YOUR ASSIGNMENT:
The entries are to be written out word for word, with their images left out.

- - -

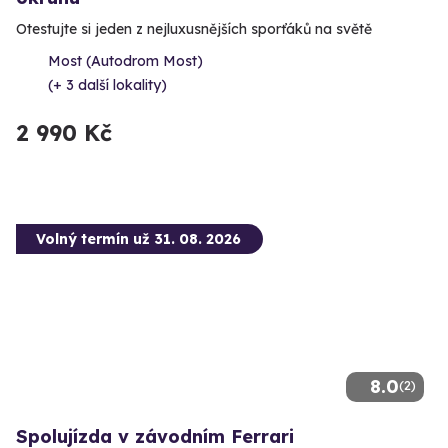
Otestujte si jeden z nejluxusnějších sporťáků na světě
Most (Autodrom Most)
(+ 3 další lokality)
2 990 Kč
Volný termín už 31. 08. 2026
8.0
(2)
Spolujízda v závodním Ferrari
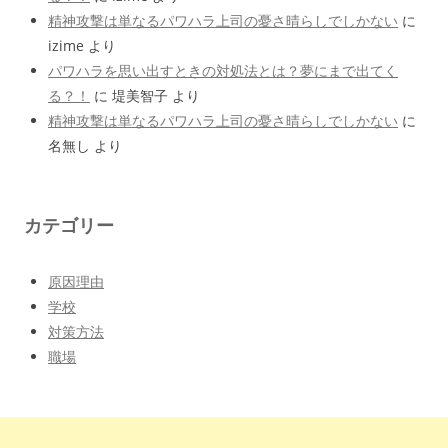
精神攻撃は単なるパワハラ上司の憂さ晴らしでしかない
に
izime
より
パワハラを思い出すときの対処法とは？夢にまで出てく
る？！
に
堤美智子
より
精神攻撃は単なるパワハラ上司の憂さ晴らしでしかない
に
名無し
より
カテゴリー
原因理由
学校
対策方法
職場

- - -

OUTPUT:
Otestujte si jeden z nejluxusnějších sporťáků na světě
Most (Autodrom Most)
(+ 3 další lokality)
2 990 Kč
Volný termín už 31. 08. 2026
8.0
(2)
Spolujízda v závodním Ferrari
精神攻撃は単なるパワハラ上司の憂さ晴らしでしかない
に
izime
より
パワハラを思い出すときの対処法とは？夢にまで出てく
る？！
に
堤美智子
より
精神攻撃は単なるパワハラ上司の憂さ晴らしでしかない
に
名無し
より
カテゴリー
原因理由
学校
対策方法
職場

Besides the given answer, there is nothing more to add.